Implications of early-twentieth-century global ocean cold anomaly for unforced variability estimates
In the main text, we discuss the implications of the ocean cold anomaly for the early-twentieth-century land and ocean warming, including the apparent ocean cooling before and up to around 1910 that is not supported by the land data. An additional aspect that requires attention in future work is the representation of decadal-to-multidecadal variability in models and observations.
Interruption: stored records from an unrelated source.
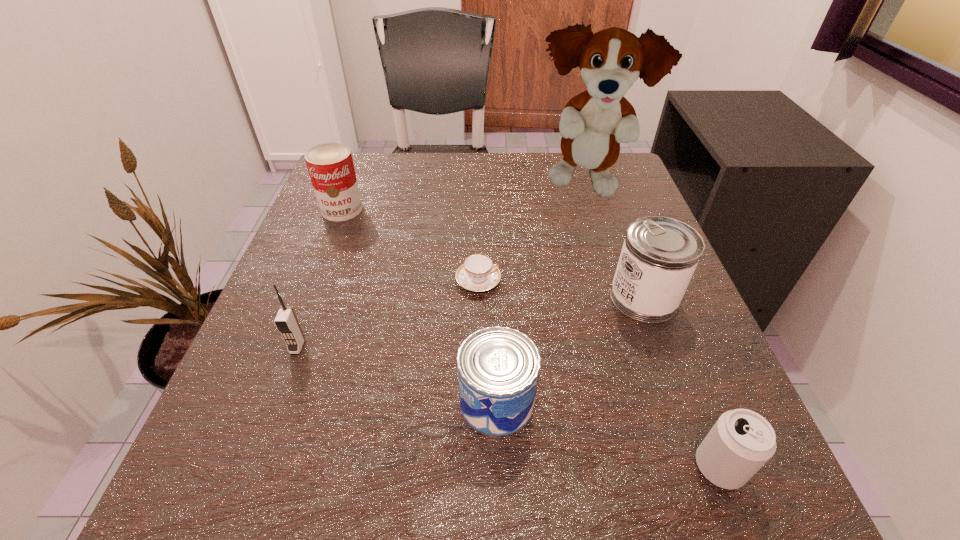 The width and height of the screenshot is (960, 540). Find the location of `free area in between the farthest can and the nearest can`. free area in between the farthest can and the nearest can is located at coordinates (531, 338).

Find the location of `vacant point located between the fifth farthest object and the shortest object`. vacant point located between the fifth farthest object and the shortest object is located at coordinates (388, 314).

The width and height of the screenshot is (960, 540). I want to click on object that ranks as the sixth closest to the farthest can, so click(x=741, y=441).

Identify which object is located as the nearest to the leftmost can. Please provide its 2D coordinates. Your answer should be formatted as a tuple, i.e. [(x, y)], where the tuple contains the x and y coordinates of a point satisfying the conditions above.

[(478, 273)]

Locate which can ranks third in proximity to the tallest object. Please provide its 2D coordinates. Your answer should be formatted as a tuple, i.e. [(x, y)], where the tuple contains the x and y coordinates of a point satisfying the conditions above.

[(498, 367)]

You are a GUI agent. You are given a task and a screenshot of the screen. Output one action in this format:
    pyautogui.click(x=<x>, y=<y>)
    Task: Click on the can object that ranks as the closest to the second nearest object
    The width and height of the screenshot is (960, 540).
    Given the screenshot: What is the action you would take?
    pyautogui.click(x=659, y=256)

You are a GUI agent. You are given a task and a screenshot of the screen. Output one action in this format:
    pyautogui.click(x=<x>, y=<y>)
    Task: Click on the free region that satisfies the following two spatial constraints: 1. on the face of the tallest object; 2. on the left side of the third nearest can
    
    Given the screenshot: What is the action you would take?
    pyautogui.click(x=619, y=298)

You are a GUI agent. You are given a task and a screenshot of the screen. Output one action in this format:
    pyautogui.click(x=<x>, y=<y>)
    Task: Click on the free point that satisfies the following two spatial constraints: 1. on the front label of the second nearest object; 2. on the right side of the nearest can
    The width and height of the screenshot is (960, 540).
    Given the screenshot: What is the action you would take?
    pyautogui.click(x=499, y=467)

I want to click on vacant space that satisfies the following two spatial constraints: 1. on the front label of the second can from left to right; 2. on the right side of the nearest object, so [499, 467]. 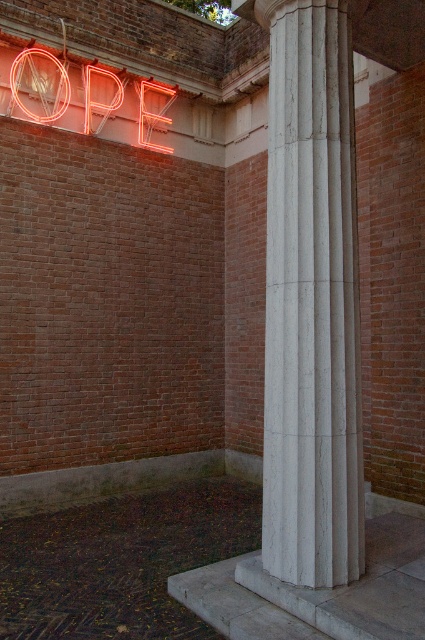 Question: Is the position of white marble column at center less distant than that of neontexturedsign at upper left?

Choices:
 (A) no
 (B) yes

Answer: (B)

Question: Which of the following is the farthest from the observer?

Choices:
 (A) neontexturedsign at upper left
 (B) white marble column at center

Answer: (A)

Question: Does white marble column at center have a larger size compared to neontexturedsign at upper left?

Choices:
 (A) no
 (B) yes

Answer: (A)

Question: Among these objects, which one is nearest to the camera?

Choices:
 (A) neontexturedsign at upper left
 (B) white marble column at center

Answer: (B)

Question: Does white marble column at center appear on the left side of neontexturedsign at upper left?

Choices:
 (A) yes
 (B) no

Answer: (B)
Some long-standing concerns have been raised that climate models may underestimate the magnitude of multidecadal variability at global or subglobal scales66,67,68, whereas others argue that global-scale temperature variability on interannual to centennial timescales is plausibly represented12,69,70,71,72,73. Yet, the range of unforced interdecadal variability in CMIP6 models is large74. Recent studies have found that global temperature variability is well explained by known anthropogenic and natural forcings, but the cold anomaly in the early twentieth century remains a marked cold residual2,3. If the ocean cold anomaly arises partly owing to uncorrected SST biases, it would imply improved agreement between models and observations in the instrumental period, and thus a smaller role for internal unforced variability than previously thought owing to a reduced cold residual in the early twentieth century2,3.